> _Assignment_:
A line below contains "Hoteles de 1* a 4*", and a later one contains "DOCUMENTACIÓN DE INSCRIPCIÓN". Repeat both, with every line between them, exactly.

(Dataset items)
-.-.-

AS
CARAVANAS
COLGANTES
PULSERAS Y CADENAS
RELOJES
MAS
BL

-.-.-

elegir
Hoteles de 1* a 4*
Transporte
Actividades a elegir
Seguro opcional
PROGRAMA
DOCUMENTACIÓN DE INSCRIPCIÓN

-.-.-

> _Exercise output_:
Hoteles de 1* a 4*
Transporte
Actividades a elegir
Seguro opcional
PROGRAMA
DOCUMENTACIÓN DE INSCRIPCIÓN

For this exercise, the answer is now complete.